Crime Library: Criminal Minds and Methods

Forensic Toxicology

The Next Step

Another major step in the history of forensic toxicology was the development of methods during the 19th century for detecting the presence of vegetable alkaloids, such as caffeine, quinine, morphine, strychnine, atropine, and opium.   Plant alkaloids leave no demonstrable traces in the human body, thus requiring relatively complicated methods of extraction before an analysis can be performed.  These poisons affect the central nervous system.  Even Orfila had no success and he thought that the isolation of alkaloids from human tissues might be altogether impossible. 

Jean Servois Stas, portrait
Jean Servois Stas, portrait
 

His student, Jean Servois Stas, had a different idea.   In a murder trial in 1850, the male victim showed clear chemical burns in his mouth, tongue, and throat.  Stas searched for three months for the agent, and eventually managed to isolate nicotine from the body tissues.  Using ether as a solvent, which he then evaporated to isolate the drug, he found the potent drug.  It was, in fact, the murder weapon.  The man's killer had extracted it from tobacco and force-fed it to the victim.  With Stas's testimony, the killer was convicted.

Stas thus became the first person to develop a method to extract the material containing the plant alkaloids from the organic material of the human body, and for many years thereafter, with some modifications, it was used as the standard.   Other toxicologists then developed qualitative tests with the Stas procedure to determine the presence of various alkaloids in the obtained extract.

A case in which this method played a significant role was the murder of the young French widow, Madame de Pauw.   Her alleged murderer was a homeopathic doctor, Couty de la Pommerais, who was her lover.  Pommerais was in financial trouble at the time, and de Pauw had a large life insurance policy of which Pommerais was the beneficiary.  One day, de Pauw mysteriously fell ill and died within hours.  An anonymous note alerted the police to foul play. 

The forensic pathologist, Professor Ambroise Tardieu, suspected from the victim's odd symptoms—especially her racing heart--that Pommerais had used the paralyzing drug, digitalin.   To demonstrate the presence of digitalin in Madame de Pauw's body, Tardieu injected several frogs with the extract he had obtained using the Stas method, as well as with a standard solution of digitalin.  The reactions from those frogs injected with the standard and those injected with the extract were exactly the same.  This evidence held up in court and on June 9, 1864, Pommerais was convicted of murder and executed.   

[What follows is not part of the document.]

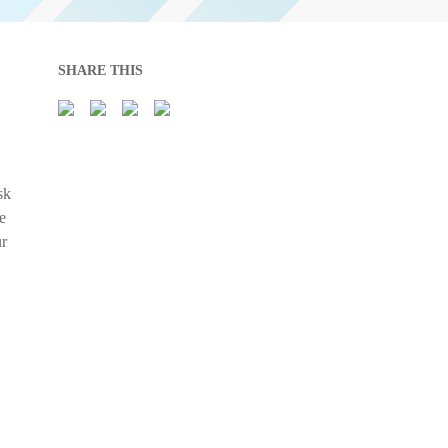
SHARE THIS
sk
e
ur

Yet there was also a problem with these tests: false reactions.   At times, an alkaloid might develop in the body after death that mimicked the reactions of the qualitative color tests for the vegetable alkaloids.  These substances are known as "cadaveric alkaloids."  In order for the toxicologists to be certain that they were identifying a poison correctly, they needed a method that was specific only to that vegetable alkaloid, or they had to run a number of tests and obtain positive reactions to all of them.  This discovery of cadaveric alkaloids created a need for new tests to be developed.

An important case that involved cadaveric alkaloids was that of the murder of Annie Sutherland.   Sutherland owned a saloon which her alleged murderer Buchanan frequented.  Eventually Buchanan and Sutherland married; however, Buchanan was having financial troubles at the time.  When Sutherland mysteriously died, he was heir to all of her assets, and therefore had a motive to kill her.  Toxicologists determined that Sutherland died of morphine poisoning, although she did not display the determining characteristic of narrowed pupils.  It was discovered that Buchanan had put drops of atropine in her eyes to dilate them and foil the doctors.  The toxicological evidence seemed overwhelming, but on the stand, Professor Victor Vaughn proved the existence of a cadaveric alkaloid that mimicked morphine in all of the known morphine qualitative tests.  This cast a shadow of doubt on all of the toxicological evidence.  In the end, based on his own self-incriminating testimony, Buchanan was convicted in 1895, but the jury did not take the toxicological evidence into consideration.

This forensic fiasco inspired toxicologists to look for new methods of demonstrating the presence of alkaloids in the body—so a setback became a means for improvement.   Dr. William Henry Willcox was the first to propagate the idea of using the melting point and crystallization patterns of the alkaloid as an identifier.  However, even this method had its problems, as some alkaloids proved to have similar melting points.  Thus, melting point and crystallization then could only be used in combination with other qualitative tests.  More and better tests were developed, and by 1955, there were 30 tests for morphine alone.

Another problem for the toxicologist in the second quarter of the 20th century were synthetic alkaloids, developed with the growth of pharmaceutical chemistry, which required entirely new methods of separation from the body extract and a different means of identification.   One of the responses to this problem came from A.S. Curry.  He proposed the use of column, or paper, chromatography as a means of separation based on molecular size or polarity.  It makes colorless alkaloids visible and easily separated onto filter paper.

This was a good thing, because with industrialization, poisons of all types were becoming available to millions in the form of cleansers, medicines, and pesticides, and their many variations were multiplying.